À l’abri des regards, ʃrli inspecte le nouveau bras de Jann.
Du bout de l’index, il effleure son revêtement.
Une pacotilleuse est arrivée depuis ce matin. Elle a posé son hamac sur
la terrasse du kub pour les visitants du lakou et, au bas d’un pié-koko,
elle a laissé traîner ses sacs pleins de babioles, kwi et récipients
divers, bocaux de graines et de confitures, ustensiles rares à
fabriquer, piles et petits composants. Les zabitan du lakou savent
qu’elle est prête à marchander lorsqu’on l’entend siffler. Cela veut
dire qu’elle s’est assez reposée de son long trajet. Elle s’appelle
Marie-Alcide. Lorsqu’elle reconnaît Jann, elle sourit à pleines dents,
mais wi, mafi, tu tombes bien, viens, viens me voir, j’ai ramené an
bagay spéciale pour toi. Et du fond d’une hotte en cuir ancien, elle
tire un sac en paille tressée, et de celui-ci, un objet de forme longue,
enveloppé dans un chiffon pastel. Zot kryé sa, une prothèse, explique
la pacotilleuse, elle a-té imprimée avec soin, mais j’ai fait tomber mon
sac durant le voyage et une partie de ce doigt s’est détachée. Ça va
pour remplacer ton crochet. comme ça, tu trouveras peut-être le courage
de faire ta première sortie…
Marie-Alcide visse le bras en bioplas sur la tige du coude de la jeune
fille. C’est grâce à ton frère, lui dit la colporteuse, et tout le
plastoc qu’il a réussi à recycler dans son atelier cette année. Et puis
un peu grâce au Lakou des soignantes, il est un peu loin, mais le
déplacement vaut toujours le coup. Comment va le bébé ?
Le Lakou du Tout-monde tient sa réputation de producteur de fruits et
légumes péyi, mais aussi pour ses ateliers de recyclage. De nombreux
groupes de dépénayeurs, chargés du nettoyage technologique des zones
inhabitées de Lanvil, font confiance au savoir-faire du Lakou pour finir
le désossement et la transformation d’éléments électroniques,
métalliques et plastiques des vieilles sociétés. On vient de loin,
parfois, pour profiter des connaissances du Lakou du Tout-monde. On
vient de si loin qu’ici, si l’on prête bien l’oreille, toutes les
langues du monde se parlent.
À l’abri des regards, ʃrli inspecte le nouveau bras de Jann.

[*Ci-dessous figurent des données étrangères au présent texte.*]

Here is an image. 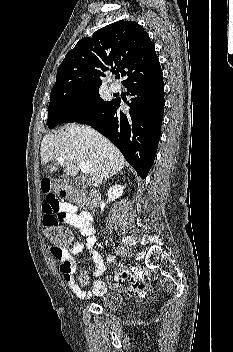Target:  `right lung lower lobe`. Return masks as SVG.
Returning a JSON list of instances; mask_svg holds the SVG:
<instances>
[{"label": "right lung lower lobe", "instance_id": "1", "mask_svg": "<svg viewBox=\"0 0 233 352\" xmlns=\"http://www.w3.org/2000/svg\"><path fill=\"white\" fill-rule=\"evenodd\" d=\"M131 101L129 112L120 110L122 101L113 99L90 117L79 120L107 137L124 155L140 177L153 165L161 132L164 110L162 71L124 85Z\"/></svg>", "mask_w": 233, "mask_h": 352}]
</instances>
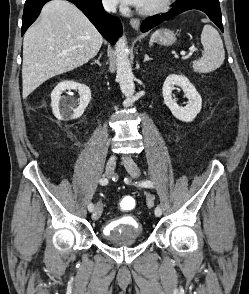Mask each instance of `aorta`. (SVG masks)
<instances>
[{
	"label": "aorta",
	"instance_id": "obj_1",
	"mask_svg": "<svg viewBox=\"0 0 249 294\" xmlns=\"http://www.w3.org/2000/svg\"><path fill=\"white\" fill-rule=\"evenodd\" d=\"M117 80L122 93L126 97H132L135 93L134 76L129 60L128 46L125 36L118 39L115 45Z\"/></svg>",
	"mask_w": 249,
	"mask_h": 294
}]
</instances>
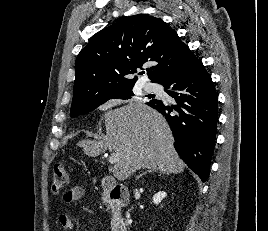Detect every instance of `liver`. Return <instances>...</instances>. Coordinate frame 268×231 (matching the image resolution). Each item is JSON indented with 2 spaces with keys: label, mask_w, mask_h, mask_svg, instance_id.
<instances>
[{
  "label": "liver",
  "mask_w": 268,
  "mask_h": 231,
  "mask_svg": "<svg viewBox=\"0 0 268 231\" xmlns=\"http://www.w3.org/2000/svg\"><path fill=\"white\" fill-rule=\"evenodd\" d=\"M106 135L101 140L78 143L84 153L97 156L107 149L119 158L113 175L120 181L136 170L156 169L179 174L185 163L174 149V138L164 117L150 106L132 100L104 115Z\"/></svg>",
  "instance_id": "6515ba94"
}]
</instances>
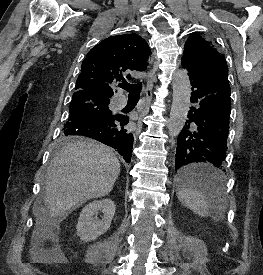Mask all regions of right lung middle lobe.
Instances as JSON below:
<instances>
[{"label": "right lung middle lobe", "mask_w": 263, "mask_h": 275, "mask_svg": "<svg viewBox=\"0 0 263 275\" xmlns=\"http://www.w3.org/2000/svg\"><path fill=\"white\" fill-rule=\"evenodd\" d=\"M109 103V98L100 97L94 94L73 96L69 107L70 115L63 129L85 119L112 116V112L108 107ZM71 141H73L72 135H68L62 131L58 143Z\"/></svg>", "instance_id": "dd1d6c3e"}]
</instances>
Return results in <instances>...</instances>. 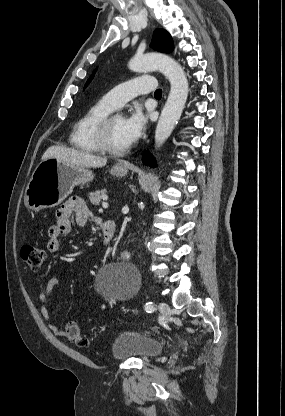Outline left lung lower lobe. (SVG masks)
<instances>
[{
	"label": "left lung lower lobe",
	"instance_id": "0a47b994",
	"mask_svg": "<svg viewBox=\"0 0 285 416\" xmlns=\"http://www.w3.org/2000/svg\"><path fill=\"white\" fill-rule=\"evenodd\" d=\"M142 161H143V163H144L145 165H148V166H151V167H155V162H154V159H153V157H152L150 154H148V153H145V154L143 155Z\"/></svg>",
	"mask_w": 285,
	"mask_h": 416
}]
</instances>
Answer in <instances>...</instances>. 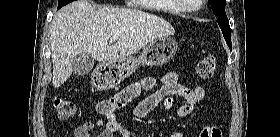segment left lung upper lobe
Masks as SVG:
<instances>
[{
	"label": "left lung upper lobe",
	"mask_w": 280,
	"mask_h": 137,
	"mask_svg": "<svg viewBox=\"0 0 280 137\" xmlns=\"http://www.w3.org/2000/svg\"><path fill=\"white\" fill-rule=\"evenodd\" d=\"M208 1L212 5V11L214 12L217 18L218 24L222 30L226 43L229 46L230 50H232L229 21L225 12L226 0H208Z\"/></svg>",
	"instance_id": "5c2ea615"
}]
</instances>
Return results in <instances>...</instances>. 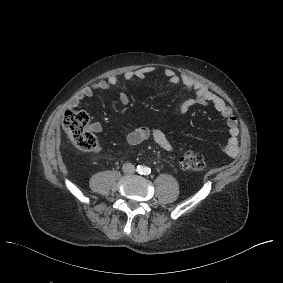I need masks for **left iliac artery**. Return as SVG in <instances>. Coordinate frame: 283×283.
Listing matches in <instances>:
<instances>
[{
  "label": "left iliac artery",
  "mask_w": 283,
  "mask_h": 283,
  "mask_svg": "<svg viewBox=\"0 0 283 283\" xmlns=\"http://www.w3.org/2000/svg\"><path fill=\"white\" fill-rule=\"evenodd\" d=\"M145 172L149 174L150 173L149 168H147Z\"/></svg>",
  "instance_id": "1"
}]
</instances>
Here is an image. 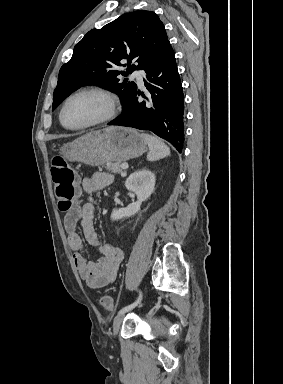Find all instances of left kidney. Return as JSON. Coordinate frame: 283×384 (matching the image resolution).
<instances>
[{"label": "left kidney", "instance_id": "obj_1", "mask_svg": "<svg viewBox=\"0 0 283 384\" xmlns=\"http://www.w3.org/2000/svg\"><path fill=\"white\" fill-rule=\"evenodd\" d=\"M155 186V176L150 172V170H139V172H134L130 174L125 182V188L134 192L138 200L137 202H132L127 208H114L111 214V220H122V218H131L134 214H137L140 210L142 202L148 200L151 196Z\"/></svg>", "mask_w": 283, "mask_h": 384}]
</instances>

Du bout de
l’index, il effleure son revêtement. Il s’agit du même revêtement qui
couvre sa vieille cabosse. L’index hésite, interrompt son parcours. Un
vertige semble prendre le technosapiens. ʃrli reste figé dans un étrange
silence, puis il incline son regard vers l’entrée du Lakou, un
chambranle de bwa-bambou, dressé en travers de la route et sous lequel
on passe pour se débarrasser des mauvaises ondes du monde extérieur.
C’est vrai ? chuite-t-il. Tu vas quitter le Lakou ? Jann, devant le
sifflement de tristesse, réfléchit à cette question qu’elle ne s’était
jamais posée. Ce serait ma première sortie. Tu pourras me dire, alors,
s’il y a d’autres comme moi, dehors…
Fut un temps où on s’interrogeait sur la recette à préparer pour
réenchanter le monde, et dépasser le désastre que l’humanité laissait
dans son sillon. C’était un temps où les oiseaux n’avaient pas encore
fui la ville.
Des ruines de Lanvil, des nœuds de ses gouttières et de la fissure de
ses murs, coulent quelques petits ruisseaux d’eau salée qui tombent dans
le Lakou. Ils viennent nourrir la vase de l’étang bwa-sek et ses
palétuviers, bois-de-mêche et mangles-chandelles. C’est un fouillis de
grands arbustes et de racines dressées, arquées, enchevêtrées, de
feuillages fournis, vert épais, blancs de sel et les tons rouges des
troncs. Dans ce chaos, la plume qui s’était envolée du fond du
Gran’Trou, retombe, là, sous les yeux de Jann et ʃrli.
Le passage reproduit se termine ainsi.